Before getting a new model to work as part of CHAP, it can be useful to develop and debug it while running it directly a small dataset from file.
The example can be run in isolation (e.g. from the command line) using the file isolated_run.py:
RScript isolated_run.r
This file only contains two code lines:
- A call to a function "train", which trains a model from an input file "trainData.csv" and stores the trained model in a file "model.bin":
train_chap("input/trainData.csv", "output/model.bin")- A call to a function "predict" uses the stored model to forecast future disease cases (to a file "predictions.csv") based on input data on future climate predictions (from a file futureClimateData.csv):
predict_chap("output/model.bin", "input/trainData.csv", "input/futureClimateData.csv", "output/predictions.csv")The example uses a minimalist input data containing rainfall, temperature and disease cases for a single region and two time points ("traindata.csv"):
time_period,rainfall,mean_temperature,disease_cases,location
2023-05,10,30,200,loc1
2023-06,2,30,100,loc1
2023-06,1,35,100,loc1The file "train.r" contains the code to train a model. It reads in training data from a csv file to a data frame. It learns a linear regression from rainfall and mean_temperature (X) to disease_cases (Y). The trained model is stored to file using saveRDS:
train_chap <- function(csv_fn, model_fn) {
df <- read_csv(csv_fn)
df$disease_cases[is.na(df$disease_cases)] <- 0
model <- lm(disease_cases ~ rainfall + mean_temperature, data = df)

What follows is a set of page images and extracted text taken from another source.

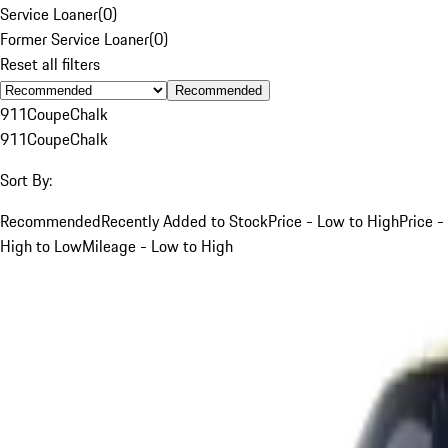
Service Loaner
(
0
)
Former Service Loaner
(
0
)
Reset all filters
Recommended
911
Coupe
Chalk
911
Coupe
Chalk
Sort By:
Recommended
Recently Added to Stock
Price - Low to High
Price -
High to Low
Mileage - Low to High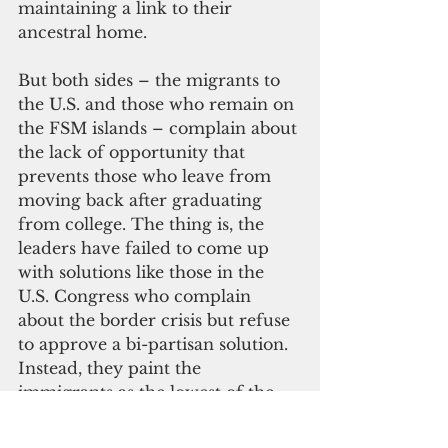
maintaining a link to their 
ancestral home.
But both sides – the migrants to 
the U.S. and those who remain on 
the FSM islands – complain about 
the lack of opportunity that 
prevents those who leave from 
moving back after graduating 
from college. The thing is, the 
leaders have failed to come up 
with solutions like those in the 
U.S. Congress who complain 
about the border crisis but refuse 
to approve a bi-partisan solution. 
Instead, they paint the 
immigrants as the lowest of the 
low – rapists, criminals, drug 
dealers, you-name-it.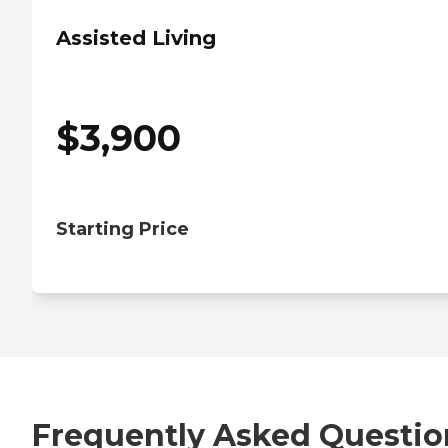
Assisted Living
$
3,900
Starting Price
Frequently Asked Questio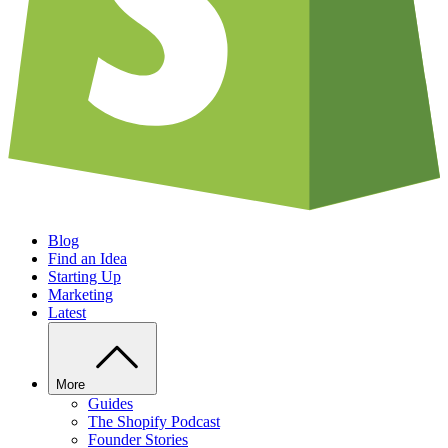
Blog
Find an Idea
Starting Up
Marketing
Latest
More
Guides
The Shopify Podcast
Founder Stories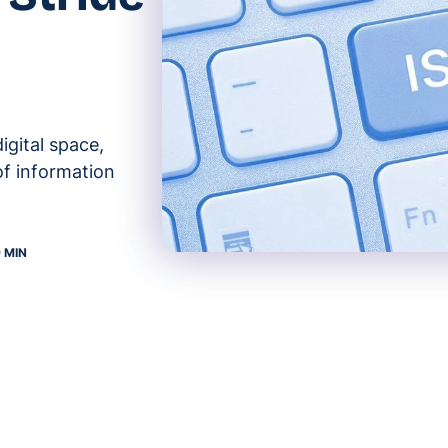
igital space,
of information
9 MIN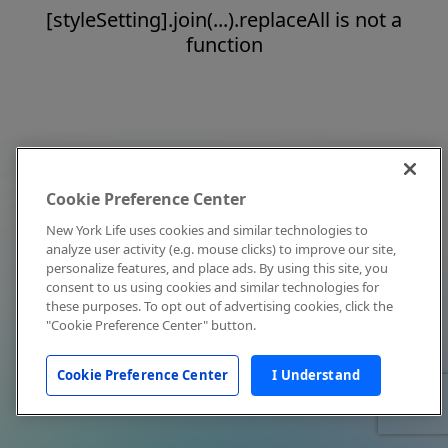
[styleSetting].join(...).replaceAll is not a
function
Cookie Preference Center
New York Life uses cookies and similar technologies to
analyze user activity (e.g. mouse clicks) to improve our site,
personalize features, and place ads. By using this site, you
consent to us using cookies and similar technologies for
these purposes. To opt out of advertising cookies, click the
"Cookie Preference Center" button.
Cookie Preference Center
I Understand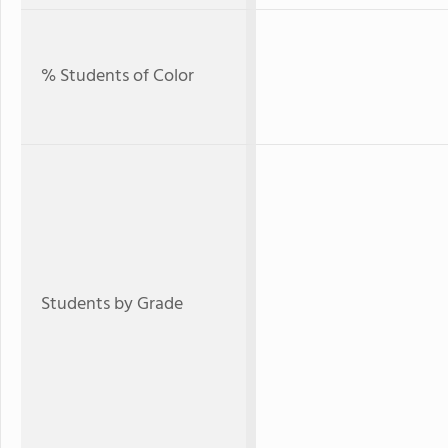
% Students of Color
Students by Grade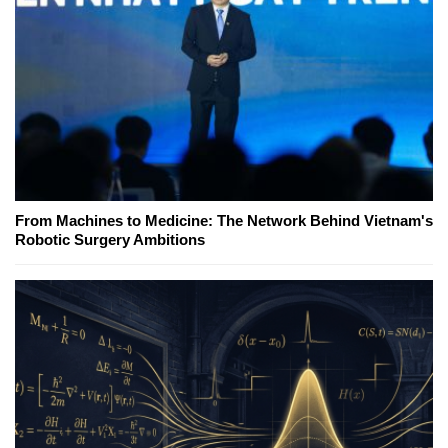
From Machines to Medicine: The Network Behind Vietnam's
Robotic Surgery Ambitions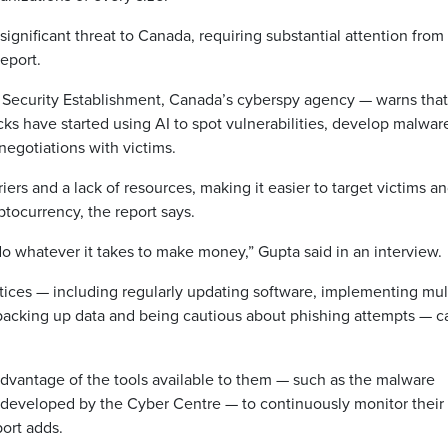
ignificant threat to Canada, requiring substantial attention from
eport.
 Security Establishment, Canada’s cyberspy agency — warns that
ks have started using AI to spot vulnerabilities, develop malwar
egotiations with victims.
ers and a lack of resources, making it easier to target victims a
tocurrency, the report says.
do whatever it takes to make money,” Gupta said in an interview.
ctices — including regularly updating software, implementing mul
 backing up data and being cautious about phishing attempts — c
dvantage of the tools available to them — such as the malware
, developed by the Cyber Centre — to continuously monitor their
port adds.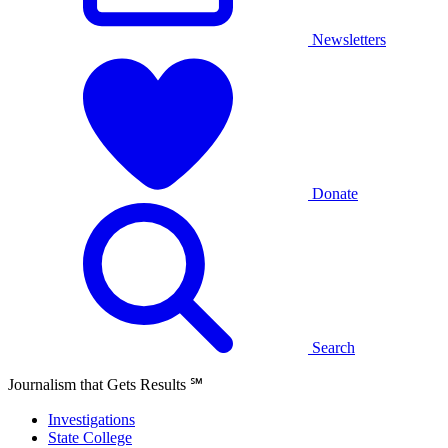
Newsletters
Donate
Search
Journalism that Gets Results
℠
Investigations
State College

saveRDS(model, file=model_fn)
}
A minimalist future (predicted) climate data is provided in a file "futureClimateData.csv". This file contains climate data for what is considered to be future periods (weather forecasts). It naturally contains no disease data):
time_period,rainfall,mean_temperature,location
2023-07,20,20,loc1
2023-08,30,20,loc1
2023-09,30,30,loc1
The file "predict.py" contains the code to forecast disease cases ahead in time based on future climate data (weather forecasts) and a previously trained model read from file. The disease forecasts are stored as a column in a csv file predictions_fn:
predict_chap <- function(model_fn, historic_data_fn, future_climatedata_fn, predictions_fn) {
df <- read.csv(future_climatedata_fn)
X <- df[, c("rainfall", "mean_temperature"), drop = FALSE]
model <- readRDS(model_fn) # Assumes the model was saved using saveRDS
y_pred <- predict(model, newdata = X)
df$sample_0 <- y_pred
write.csv(df, predictions_fn, row.names = FALSE)
print(paste("Forecasted values:", paste(y_pred, collapse = ", ")))
}
To run the minimalist model in CHAP, we first define the model interface in an MLFlow-based yaml specification (in the file "MLproject", which defines :
name: minimalist_r
docker_env:
image: ivargr/r_inla:latest
entry_points:
train:
parameters:
train_data: path
model: str
command: "Rscript train.R {train_data} {model}"
predict:
parameters:
historic_data: path
future_data: path
model: str
out_file: path
command: "Rscript predict.R {model} {historic_data} {future_data} {out_file}"CHAP relies on Docker to run models defined in non-python programming languages (i.e. R), you thus need Docker installed to run your model successfully through CHAP. Please see the chap-core documentation for help in succeeding with this.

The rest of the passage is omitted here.